Adding urgency to this decision are two contenders — the Indian Secular Front (ISF) floated by cleric Pirzada Abbas Siddiqui and the Hyderabad-based All India Majlis-e-Ittehadul Muslimeen (AIMIM) — that have the potential to split Bengal’s minority votes.
“We don’t need the AIMIM or Abbas Siddiqui for the development of Muslims and other minorities. It is chief minister Mamata Banerjee’s development plan that has largely helped Bengal’s minorities, and it will go on if Trinamul retains power,” said Alok Das, a south Bengal Trinamul leader who works with the minority cell. “That’s why we have decided on micro-level, understated door-to-door campaigns by youths in minority belts across Bengal. We will also ask imams, muezzins and other clerics to personally tell people about initiatives (under the Mamata government),” Das added.
Party insiders said the minority cell has been asked to prevent a Muslim vote split. The cell, sources said, will distribute pamphlets in various languages, including Urdu, to apprise the minority population what the Mamata Banerjee government has done for them since 2011. The consequences of the CAA in Bengal will also be put before them.
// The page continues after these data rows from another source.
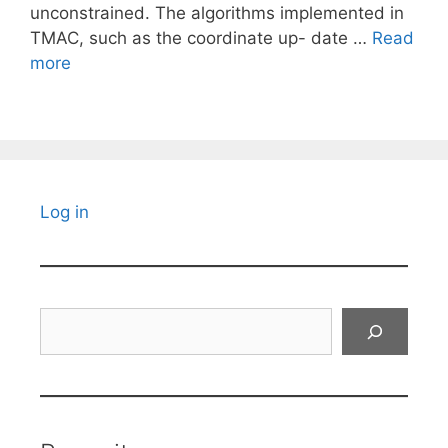
unconstrained. The algorithms implemented in
TMAC, such as the coordinate up- date …
Read
more
Log in
Search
Bengal has 28 per cent Muslim population and their votes decide the results in 110-odd Assembly seats, mostly in Murshidabad, Malda, North and South Dinajpur, North and South 24-Parganas and Calcutta.
The AIMIM, foraying in Bengal for the first time, has lined up its first major event, a public meeting at Metiabruz in Calcutta on February 25.
“Our party chief Asaduddin Owaisi will speak and we are expecting a good crowd,” said Imran Solanki, a state leader of AIMIM, which won five Assembly seats in Bihar from Seemanchal area close to the Bengal-Bihar border.
Siddiqui’s ISF is in talks with the Left-Congress alliance, but is yet to strike a deal on seat-sharing.